> Directions: Provide the entries once more, identical in every word.

> Records shown:
__________

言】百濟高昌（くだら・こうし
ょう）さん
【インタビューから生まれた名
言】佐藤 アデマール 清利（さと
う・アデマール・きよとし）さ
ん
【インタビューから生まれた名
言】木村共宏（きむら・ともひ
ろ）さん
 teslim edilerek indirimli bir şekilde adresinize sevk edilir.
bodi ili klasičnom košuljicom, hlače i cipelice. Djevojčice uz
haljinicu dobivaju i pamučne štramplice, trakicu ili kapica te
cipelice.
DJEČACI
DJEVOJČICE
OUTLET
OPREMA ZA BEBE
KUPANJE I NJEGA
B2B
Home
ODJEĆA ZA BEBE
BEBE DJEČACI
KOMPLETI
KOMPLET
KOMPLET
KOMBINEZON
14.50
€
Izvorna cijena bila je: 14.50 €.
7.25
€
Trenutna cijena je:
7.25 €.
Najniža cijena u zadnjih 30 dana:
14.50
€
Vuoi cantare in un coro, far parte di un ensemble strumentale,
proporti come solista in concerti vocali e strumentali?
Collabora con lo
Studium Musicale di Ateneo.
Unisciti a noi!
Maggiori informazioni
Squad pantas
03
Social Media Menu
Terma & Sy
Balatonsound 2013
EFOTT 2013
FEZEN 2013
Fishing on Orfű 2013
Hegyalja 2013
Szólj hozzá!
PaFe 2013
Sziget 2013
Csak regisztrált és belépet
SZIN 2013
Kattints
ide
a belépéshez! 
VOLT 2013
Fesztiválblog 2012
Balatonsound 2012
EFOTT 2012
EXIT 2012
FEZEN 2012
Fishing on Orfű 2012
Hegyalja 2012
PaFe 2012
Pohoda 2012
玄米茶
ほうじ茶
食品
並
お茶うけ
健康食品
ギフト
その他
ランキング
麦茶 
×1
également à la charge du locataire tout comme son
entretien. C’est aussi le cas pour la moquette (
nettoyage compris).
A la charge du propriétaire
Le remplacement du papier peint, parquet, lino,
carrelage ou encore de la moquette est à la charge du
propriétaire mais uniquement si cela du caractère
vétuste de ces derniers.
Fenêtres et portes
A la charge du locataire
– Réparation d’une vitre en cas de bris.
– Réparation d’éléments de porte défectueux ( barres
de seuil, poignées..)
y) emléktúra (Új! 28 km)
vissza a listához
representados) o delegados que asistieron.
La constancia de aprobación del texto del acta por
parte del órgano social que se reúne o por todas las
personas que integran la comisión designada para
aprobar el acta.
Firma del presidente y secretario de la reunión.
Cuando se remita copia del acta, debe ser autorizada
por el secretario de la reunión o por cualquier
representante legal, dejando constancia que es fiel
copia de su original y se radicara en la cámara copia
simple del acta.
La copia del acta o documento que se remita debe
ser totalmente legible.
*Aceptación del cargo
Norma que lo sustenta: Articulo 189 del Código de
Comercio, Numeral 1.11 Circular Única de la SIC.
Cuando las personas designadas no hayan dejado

__________

> Result for this exercise:
言】百濟高昌（くだら・こうし
ょう）さん
【インタビューから生まれた名
言】佐藤 アデマール 清利（さと
う・アデマール・きよとし）さ
ん
【インタビューから生まれた名
言】木村共宏（きむら・ともひ
ろ）さん
 teslim edilerek indirimli bir şekilde adresinize sevk edilir.
bodi ili klasičnom košuljicom, hlače i cipelice. Djevojčice uz
haljinicu dobivaju i pamučne štramplice, trakicu ili kapica te
cipelice.
DJEČACI
DJEVOJČICE
OUTLET
OPREMA ZA BEBE
KUPANJE I NJEGA
B2B
Home
ODJEĆA ZA BEBE
BEBE DJEČACI
KOMPLETI
KOMPLET
KOMPLET
KOMBINEZON
14.50
€
Izvorna cijena bila je: 14.50 €.
7.25
€
Trenutna cijena je:
7.25 €.
Najniža cijena u zadnjih 30 dana:
14.50
€
Vuoi cantare in un coro, far parte di un ensemble strumentale,
proporti come solista in concerti vocali e strumentali?
Collabora con lo
Studium Musicale di Ateneo.
Unisciti a noi!
Maggiori informazioni
Squad pantas
03
Social Media Menu
Terma & Sy
Balatonsound 2013
EFOTT 2013
FEZEN 2013
Fishing on Orfű 2013
Hegyalja 2013
Szólj hozzá!
PaFe 2013
Sziget 2013
Csak regisztrált és belépet
SZIN 2013
Kattints
ide
a belépéshez! 
VOLT 2013
Fesztiválblog 2012
Balatonsound 2012
EFOTT 2012
EXIT 2012
FEZEN 2012
Fishing on Orfű 2012
Hegyalja 2012
PaFe 2012
Pohoda 2012
玄米茶
ほうじ茶
食品
並
お茶うけ
健康食品
ギフト
その他
ランキング
麦茶 
×1
également à la charge du locataire tout comme son
entretien. C’est aussi le cas pour la moquette (
nettoyage compris).
A la charge du propriétaire
Le remplacement du papier peint, parquet, lino,
carrelage ou encore de la moquette est à la charge du
propriétaire mais uniquement si cela du caractère
vétuste de ces derniers.
Fenêtres et portes
A la charge du locataire
– Réparation d’une vitre en cas de bris.
– Réparation d’éléments de porte défectueux ( barres
de seuil, poignées..)
y) emléktúra (Új! 28 km)
vissza a listához
representados) o delegados que asistieron.
La constancia de aprobación del texto del acta por
parte del órgano social que se reúne o por todas las
personas que integran la comisión designada para
aprobar el acta.
Firma del presidente y secretario de la reunión.
Cuando se remita copia del acta, debe ser autorizada
por el secretario de la reunión o por cualquier
representante legal, dejando constancia que es fiel
copia de su original y se radicara en la cámara copia
simple del acta.
La copia del acta o documento que se remita debe
ser totalmente legible.
*Aceptación del cargo
Norma que lo sustenta: Articulo 189 del Código de
Comercio, Numeral 1.11 Circular Única de la SIC.
Cuando las personas designadas no hayan dejado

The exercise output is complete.